NEWS Corporation and NBC Universal will launch a free online video site featuring full-length movies and television shows in a challenge to Google's YouTube.
The move underscores how serious a threat YouTube has become to media companies, which fear losing a new generation of viewers that are as likely to be found in front of computers as television screens.
Another media company, Viacom, last week sued Google for $US1 billion ($1.24 billion) over unauthorised use of its videos on YouTube.
While NBC and Rupert Murdoch's News Corporation (the parent company of News Limited, which is the publisher of NEWS.com.au) compete fiercely for television and movie audiences globally, their partnership shows the risks executives are willing to take to regain control over content as more consumers look to YouTube, or Apple's iTunes, for entertainment.
The two companies also enlisted three of Google's largest rivals - Yahoo, Microsoft and Time Warner's AOL - as distributors of the entertainment on their websites.
"This is a game changer for internet video," News chief operating officer Peter Chernin said in a statement.
"We'll have access to just about the entire US internet audience at launch. And for the first time, consumers will get what they want - professionally-produced video delivered on the sites where they live," he said.
The internet video market is key to the future of media and will be vast enough to accommodate competition, analysts said. But one missing element they noted is the ability for users to upload their own videos - a function that has made YouTube so popular with the younger audience.
"There's plenty of room for multiple players," said Richard Greenfield of Pali Capital. "It's still not clear how user-generated content is going to fit in and it's still not clear that all of these companies won't do a deal with Google over time," he said.
YouTube can still distinguish itself with its popular tools for users to share homemade, as well as professionally produced, material. "It's not actually going to take away from YouTube because it's as much about the social experience as the video. So YouTube is going to be fine," said James McQuivey, an analyst with Forrester Research.
While free to viewers, the site will be paid for by advertising and has already signed on marketers Cadbury Schweppes, Cisco Systems and General Motors.
NBC and News sought to woo additional media companies into its partnership, including Viacom and CBS, which are both controlled by Sumner Redstone, according to people familiar with the matter.

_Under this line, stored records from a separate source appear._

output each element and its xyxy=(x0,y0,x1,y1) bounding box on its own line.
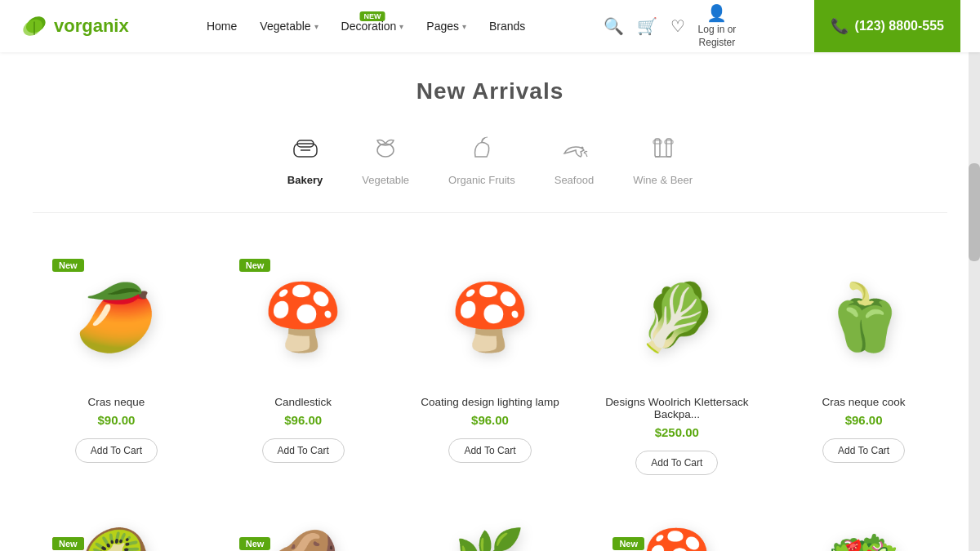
products-section: New 🥭 Cras neque $90.00 Add To Cart New … xyxy=(0,213,980,551)
tab-organic-fruits-label: Organic Fruits xyxy=(448,174,515,186)
product-image: 🫑 xyxy=(790,252,938,383)
tab-bakery-label: Bakery xyxy=(287,174,323,186)
product-price: $96.00 xyxy=(284,413,322,427)
scrollbar[interactable] xyxy=(969,0,980,551)
chevron-down-icon: ▾ xyxy=(399,22,403,31)
main-nav: Home Vegetable ▾ NEW Decoration ▾ Pages … xyxy=(207,20,525,33)
tab-wine-beer[interactable]: Wine & Beer xyxy=(633,134,693,186)
add-to-cart-button[interactable]: Add To Cart xyxy=(635,451,718,475)
product-card: 🥬 Designs Woolrich Klettersack Backpa...… xyxy=(593,239,760,491)
page-title: New Arrivals xyxy=(0,52,980,121)
product-image: 🍄 xyxy=(416,252,564,383)
product-price: $90.00 xyxy=(97,413,135,427)
phone-icon: 📞 xyxy=(831,17,849,35)
tab-wine-beer-label: Wine & Beer xyxy=(633,174,693,186)
product-card: 🍄 Coating design lighting lamp $96.00 Ad… xyxy=(407,239,574,491)
logo[interactable]: vorganix xyxy=(20,11,129,41)
product-name: Coating design lighting lamp xyxy=(421,396,559,408)
product-image: 🍄 xyxy=(229,252,377,383)
badge-new: New xyxy=(239,537,271,550)
nav-brands[interactable]: Brands xyxy=(489,20,525,33)
product-card: 🫑 Cras neque cook $96.00 Add To Cart xyxy=(780,239,947,491)
login-button[interactable]: 👤 Log in or Register xyxy=(698,2,737,49)
product-name: Cras neque cook xyxy=(822,396,906,408)
product-image: 🥬 xyxy=(603,252,751,383)
nav-pages[interactable]: Pages ▾ xyxy=(426,20,466,33)
main-content: New Arrivals Bakery Vegetab xyxy=(0,52,980,551)
tab-seafood[interactable]: Seafood xyxy=(555,134,594,186)
organic-fruits-icon xyxy=(467,134,497,167)
wishlist-icon[interactable]: ♡ xyxy=(670,16,685,36)
product-name: Designs Woolrich Klettersack Backpa... xyxy=(603,396,751,420)
scrollbar-thumb[interactable] xyxy=(969,163,980,261)
svg-rect-8 xyxy=(655,139,660,157)
badge-new: New xyxy=(612,537,644,550)
seafood-icon xyxy=(559,134,589,167)
chevron-down-icon: ▾ xyxy=(462,22,466,31)
nav-vegetable[interactable]: Vegetable ▾ xyxy=(260,20,318,33)
account-icon: 👤 xyxy=(706,4,727,22)
product-name: Cras neque xyxy=(88,396,145,408)
tab-vegetable-label: Vegetable xyxy=(362,174,409,186)
product-name: Candlestick xyxy=(274,396,332,408)
product-price: $96.00 xyxy=(845,413,883,427)
bakery-icon xyxy=(291,134,320,167)
nav-decoration[interactable]: NEW Decoration ▾ xyxy=(341,20,404,33)
search-icon[interactable]: 🔍 xyxy=(604,16,624,36)
logo-text: vorganix xyxy=(54,16,129,37)
badge-new: New xyxy=(239,259,271,272)
product-card: 🥗 xyxy=(780,518,947,551)
wine-beer-icon xyxy=(648,134,678,167)
product-image: 🥗 xyxy=(790,531,938,551)
product-card: New 🍄 xyxy=(593,518,760,551)
product-price: $96.00 xyxy=(471,413,509,427)
tab-vegetable[interactable]: Vegetable xyxy=(362,134,409,186)
tab-bakery[interactable]: Bakery xyxy=(287,134,323,186)
products-grid-row1: New 🥭 Cras neque $90.00 Add To Cart New … xyxy=(33,239,947,491)
vegetable-icon xyxy=(371,134,400,167)
add-to-cart-button[interactable]: Add To Cart xyxy=(262,438,345,463)
badge-new: New xyxy=(52,259,84,272)
badge-new: New xyxy=(52,537,84,550)
product-card: New 🥭 Cras neque $90.00 Add To Cart xyxy=(33,239,200,491)
svg-point-7 xyxy=(581,147,583,149)
product-card: 🌿 xyxy=(407,518,574,551)
product-image: 🥭 xyxy=(42,252,190,383)
phone-button[interactable]: 📞 (123) 8800-555 xyxy=(814,0,960,52)
category-tabs: Bakery Vegetable Organic Fruits xyxy=(33,121,947,213)
header-icons: 🔍 🛒 ♡ 👤 Log in or Register xyxy=(604,2,737,49)
header: vorganix Home Vegetable ▾ NEW Decoration… xyxy=(0,0,980,52)
nav-home[interactable]: Home xyxy=(207,20,237,33)
add-to-cart-button[interactable]: Add To Cart xyxy=(822,438,905,463)
cart-icon[interactable]: 🛒 xyxy=(637,16,657,36)
product-image: 🌿 xyxy=(416,531,564,551)
svg-rect-10 xyxy=(666,139,671,157)
add-to-cart-button[interactable]: Add To Cart xyxy=(448,438,531,463)
chevron-down-icon: ▾ xyxy=(314,22,318,31)
product-card: Sale New 🥝 xyxy=(33,518,200,551)
tab-organic-fruits[interactable]: Organic Fruits xyxy=(448,134,515,186)
product-card: New 🥔 xyxy=(220,518,387,551)
nav-badge-new: NEW xyxy=(359,11,385,21)
product-card: New 🍄 Candlestick $96.00 Add To Cart xyxy=(220,239,387,491)
tab-seafood-label: Seafood xyxy=(555,174,594,186)
products-grid-row2: Sale New 🥝 New 🥔 🌿 xyxy=(33,518,947,551)
add-to-cart-button[interactable]: Add To Cart xyxy=(75,438,158,463)
product-price: $250.00 xyxy=(655,425,699,439)
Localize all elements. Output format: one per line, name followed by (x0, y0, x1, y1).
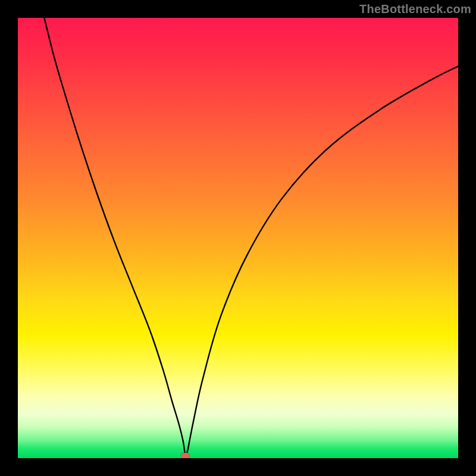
curve-layer (18, 18, 458, 458)
chart-frame: TheBottleneck.com (0, 0, 476, 476)
watermark-text: TheBottleneck.com (359, 2, 471, 16)
minimum-marker-icon (181, 453, 189, 458)
plot-area (18, 18, 458, 458)
curve-path (44, 18, 458, 455)
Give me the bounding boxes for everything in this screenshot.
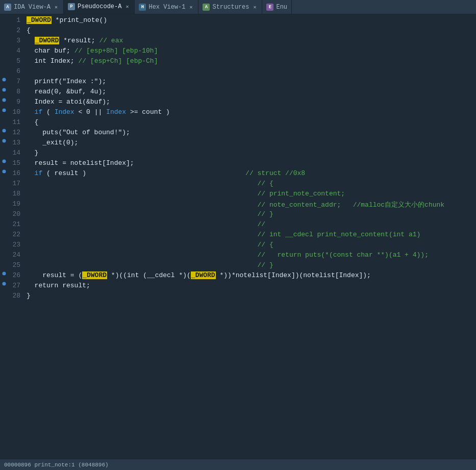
tab-ida-view-a[interactable]: AIDA View-A✕ (0, 0, 64, 14)
line-content: return result; (24, 282, 476, 289)
svg-point-8 (3, 272, 6, 276)
line-content: // print_note_content; (24, 190, 476, 197)
line-number: 6 (8, 67, 24, 75)
code-line: 24 // return puts(*(const char **)(a1 + … (0, 251, 476, 261)
tab-icon-enumerations: E (266, 4, 273, 11)
line-content: Index = atoi(&buf); (24, 98, 476, 106)
line-content: read(0, &buf, 4u); (24, 88, 476, 95)
code-line: 17 // { (0, 180, 476, 190)
tab-close-hex-view-1[interactable]: ✕ (188, 4, 194, 10)
line-content: result = notelist[Index]; (24, 159, 476, 167)
code-line: 20 // } (0, 210, 476, 220)
line-content: result = (_DWORD *)((int (__cdecl *)(_DW… (24, 271, 476, 279)
line-dot (0, 271, 8, 276)
line-number: 28 (8, 292, 24, 300)
line-number: 3 (8, 37, 24, 44)
line-content: _DWORD *print_note() (24, 16, 476, 24)
line-number: 20 (8, 210, 24, 218)
main-content: 1_DWORD *print_note()2{3 _DWORD *result;… (0, 14, 476, 459)
tab-label-structures: Structures (212, 4, 249, 11)
line-content: char buf; // [esp+8h] [ebp-10h] (24, 47, 476, 55)
line-number: 16 (8, 169, 24, 177)
line-number: 23 (8, 241, 24, 249)
line-content: } (24, 149, 476, 157)
line-number: 18 (8, 190, 24, 197)
line-dot (0, 159, 8, 163)
line-content: int Index; // [esp+Ch] [ebp-Ch] (24, 57, 476, 65)
tab-label-pseudocode-a: Pseudocode-A (78, 3, 121, 10)
code-line: 6 (0, 67, 476, 78)
line-content: printf("Index :"); (24, 78, 476, 85)
line-content: // int __cdecl print_note_content(int a1… (24, 231, 476, 238)
line-number: 7 (8, 78, 24, 85)
svg-point-7 (3, 170, 6, 174)
line-content: _exit(0); (24, 139, 476, 146)
line-dot (0, 88, 8, 92)
line-number: 15 (8, 159, 24, 167)
code-line: 18 // print_note_content; (0, 190, 476, 200)
line-content: // note_content_addr; //malloc自定义大小的chun… (24, 200, 476, 209)
status-bar: 00000896 print_note:1 (8048896) (0, 459, 476, 470)
line-dot (0, 78, 8, 82)
line-number: 4 (8, 47, 24, 55)
tab-enumerations[interactable]: EEnu (262, 0, 292, 14)
tab-close-ida-view-a[interactable]: ✕ (53, 4, 59, 10)
code-line: 19 // note_content_addr; //malloc自定义大小的c… (0, 200, 476, 210)
code-line: 27 return result; (0, 282, 476, 292)
tab-label-hex-view-1: Hex View-1 (148, 4, 185, 11)
line-number: 22 (8, 231, 24, 238)
svg-point-3 (3, 109, 6, 112)
tab-icon-structures: A (203, 4, 210, 11)
line-dot (0, 129, 8, 133)
tab-bar: AIDA View-A✕PPseudocode-A✕HHex View-1✕AS… (0, 0, 476, 14)
line-number: 26 (8, 271, 24, 279)
line-number: 13 (8, 139, 24, 146)
line-number: 11 (8, 118, 24, 126)
code-line: 1_DWORD *print_note() (0, 16, 476, 27)
code-line: 25 // } (0, 261, 476, 271)
tab-hex-view-1[interactable]: HHex View-1✕ (135, 0, 198, 14)
code-line: 4 char buf; // [esp+8h] [ebp-10h] (0, 47, 476, 57)
tab-close-pseudocode-a[interactable]: ✕ (124, 4, 130, 10)
code-line: 5 int Index; // [esp+Ch] [ebp-Ch] (0, 57, 476, 67)
line-content: } (24, 292, 476, 300)
line-number: 9 (8, 98, 24, 106)
code-line: 16 if ( result ) // struct //0x8 (0, 169, 476, 180)
line-number: 14 (8, 149, 24, 157)
line-content: { (24, 118, 476, 126)
line-content: // { (24, 241, 476, 249)
line-number: 2 (8, 27, 24, 34)
code-line: 22 // int __cdecl print_note_content(int… (0, 231, 476, 241)
line-dot (0, 169, 8, 174)
svg-point-6 (3, 160, 6, 163)
line-number: 24 (8, 251, 24, 259)
tab-close-structures[interactable]: ✕ (252, 4, 258, 10)
code-line: 14 } (0, 149, 476, 159)
tab-label-ida-view-a: IDA View-A (14, 4, 51, 11)
line-dot (0, 108, 8, 112)
svg-point-0 (3, 78, 6, 82)
line-number: 27 (8, 282, 24, 289)
code-line: 2{ (0, 27, 476, 37)
code-line: 9 Index = atoi(&buf); (0, 98, 476, 108)
code-line: 28} (0, 292, 476, 302)
line-number: 19 (8, 200, 24, 208)
code-line: 21 // (0, 220, 476, 231)
line-content: // } (24, 261, 476, 269)
svg-point-9 (3, 282, 6, 286)
line-number: 12 (8, 129, 24, 136)
line-number: 8 (8, 88, 24, 95)
line-number: 10 (8, 108, 24, 116)
code-line: 13 _exit(0); (0, 139, 476, 149)
tab-icon-hex-view-1: H (139, 4, 146, 11)
line-number: 1 (8, 16, 24, 24)
status-text: 00000896 print_note:1 (8048896) (4, 462, 109, 468)
tab-pseudocode-a[interactable]: PPseudocode-A✕ (64, 0, 135, 14)
line-content: puts("Out of bound!"); (24, 129, 476, 136)
code-line: 3 _DWORD *result; // eax (0, 37, 476, 47)
svg-point-5 (3, 139, 6, 143)
line-content: // } (24, 210, 476, 218)
line-content: _DWORD *result; // eax (24, 37, 476, 44)
code-area[interactable]: 1_DWORD *print_note()2{3 _DWORD *result;… (0, 14, 476, 459)
tab-structures[interactable]: AStructures✕ (198, 0, 262, 14)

Viacom said it welcomed the new venture as a vehicle for spreading entertainment online while protecting copyright holders. CBS said it would continue to discuss the possibility of working with the venture, among other initiatives.
Google and YouTube representatives were not immediately available for comment.
Executives briefed on the project, the name of which has not been disclosed, say it will include its own site as well as allow partners to feature video on their individual websites.
The venture includes a new internet media player, which will be embedded on partner sites and carry branding of both, they said.
Advertising revenue is likely to be split between the site carrying the content and the company that produced the entertainment, though financial terms were also not released.
While the site will allow users to edit - or "mashup" - some video, it apparently does not have a component for uploading home-made videos.
NBC said separately that it will introduce social networking and video sharing functions to NBC.com, in what could be a challenge not only to YouTube but its new partner, News Corp's MySpace social network.